At the helm of this production, Craig Hower serves as both a director and set designer with the best intentions and purity in choosing to direct a show of this nature. This is best displayed in his decision to employ the assistance of a Spectrum Coach to portray Christopher in a respectful, honest light instead of turning him into a grossly overdone caricature of Autism.
For this reason, Hower has my utmost respect.
He harnesses all of the technical elements at his disposal at PTP’s theater to make the audience organically understand how Christopher experiences the world. The result is a show full of breathtaking visual moments that light up the senses in the best way possible.
For the first time on a Southern Maryland stage, Hower has chosen to employ an automated track system for scene changes instead of using stage hands dressed in all black. This allows for a very fluid stream-of-consciousness feel to the staging that further enhances the story’s captivating nature and allows the story to clip along at a brisk pace.
However, the most insane highlight of the set is the handcrafted massive tree, as designed by John Merritt, that sits at the right side of the stage. Merritt even replaces the tree’s real branches regularly to ensure that the tree always feels authentic.
The result of these two elements makes for an almost dreamy feel to the set that further enhances the perspective of the young protagonist.
Sound design by Kelsey Clarke and Nate Daetwyler creates a truly immersive, visceral soundscape that creates a three-dimensional quality for the story.

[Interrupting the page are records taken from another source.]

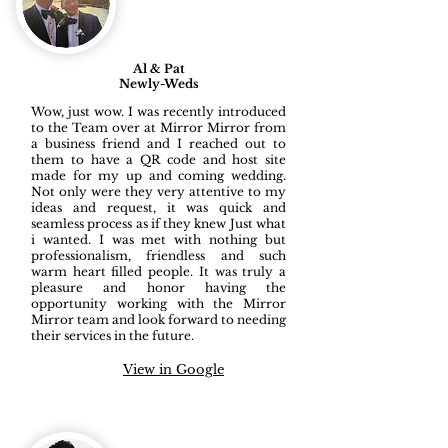
Al & Pat
Newly-Weds
Wow, just wow. I was recently introduced
to the Team over at Mirror Mirror from
a business friend and I reached out to
them to have a QR code and host site
made for my up and coming wedding.
Not only were they very attentive to my
ideas and request, it was quick and
seamless process as if they knew Just what
i wanted. I was met with nothing but
professionalism, friendless and such
warm heart filled people. It was truly a
pleasure and honor having the
opportunity working with the Mirror
Mirror team and look forward to needing
their services in the future.
View in Google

There are a few times throughout the play where the audience is made to feel what Christopher feels during stressful situations.

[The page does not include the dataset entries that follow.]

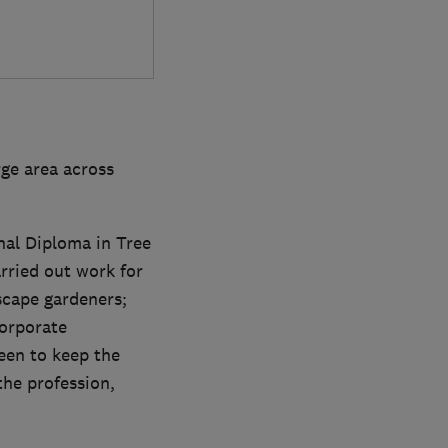
ge area across
onal Diploma in Tree
rried out work for
scape gardeners;
orporate
keen to keep the
the profession,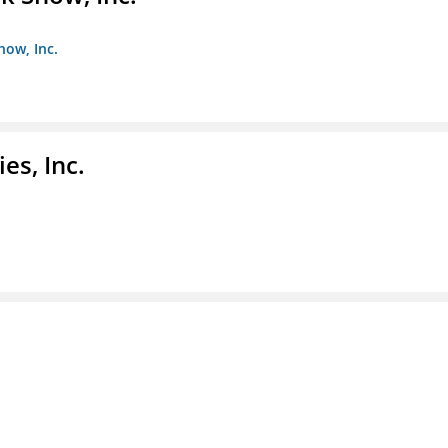
how, Inc.
es, Inc.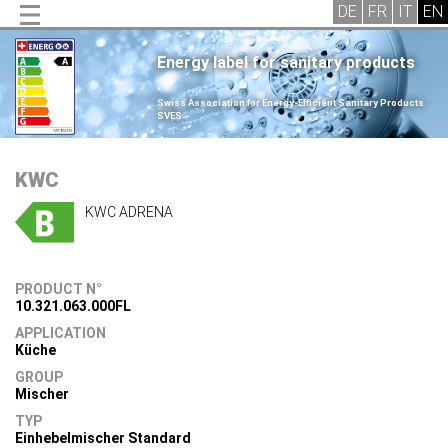
Energy label for sanitary products
.
Swiss Association for Energy-Efficient Sanitary Products
SVES
.
KWC
KWC ADRENA
PRODUCT N°
10.321.063.000FL
APPLICATION
Küche
GROUP
Mischer
TYP
Einhebelmischer Standard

While these are particularly jarring to experience, they accurately depict what a neurodiverse person experiences when overstimulated by a barrage of sounds and certain experiences.
Three actors that I found to be of particular note in this production are Kaitelyn Bauer Dieguez as Siobhan, John Swann as Ed, and William Zabriskie as Christopher. Dieguez imbues Siobahn with a heartfelt, Miss Honey-adjacent (see: Roald Dahl’s Matilda) spirit that evokes perpetual feelings of childhood solace each time that she graces the stage. Every reaction to Christopher is one of authentic, tender warmth.

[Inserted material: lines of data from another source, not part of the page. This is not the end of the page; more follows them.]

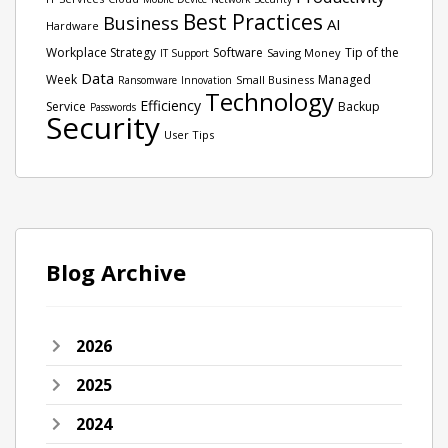
Best Practices
Business
AI
Hardware
Workplace Strategy
Software
Tip of the
Saving Money
IT Support
Data
Week
Managed
Small Business
Ransomware
Innovation
Technology
Efficiency
Service
Backup
Passwords
Security
User Tips
Blog Archive
2026
2025
2024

Swann shows his acting versatility as a downtrodden father, just trying to do his best in less-than-ideal circumstances. I previously saw him in PTP’s Macbeth earlier this year, where he played the comedic relief, so a role of this gravity was impressive to behold. His performance feels whole-heartedly earnest at all times, and the way he connects to Christopher is heartbreaking in its realism.
Zabriskie’s acting work in this production is impressive solely given the actor’s age (he’s a sophomore in high school!). However, he takes it a measure further with his dedication to fashioning Christopher into a realistic person instead of a stereotype. His physicality with how Christopher interacts with people and his intermittent fidgeting helps to bring about this legitimate portrayal of an autistic teenager.
While this show is a timely and relevant piece, this is not a production for everyone. After viewing this show, I cannot confidently recommend this to someone who is autistic because of how visceral the sound design is in its alarming clarity.
That being said, this is a play meant to educate neurotypical brains on how neurodiverse brains experience the world. True empathy is only achieved through experiencing the plight of people who live differently than us, and this is a production that aims to do just that.
The approximate run time is two hours and 15 minutes with one 15-minute intermission.
Content Advisory: This show contains mature language, minor innuendo, and brief stage violence.
There are also intense audio sequences that may be difficult for those with neurodiverse brains or those who are easily overstimulated.
The Curious Incident of the Dog in the Night-Time will be playing at the Port Tobacco Players theater located at 508 Charles Street La Plata, MD 20646, from September 30th through October 9th.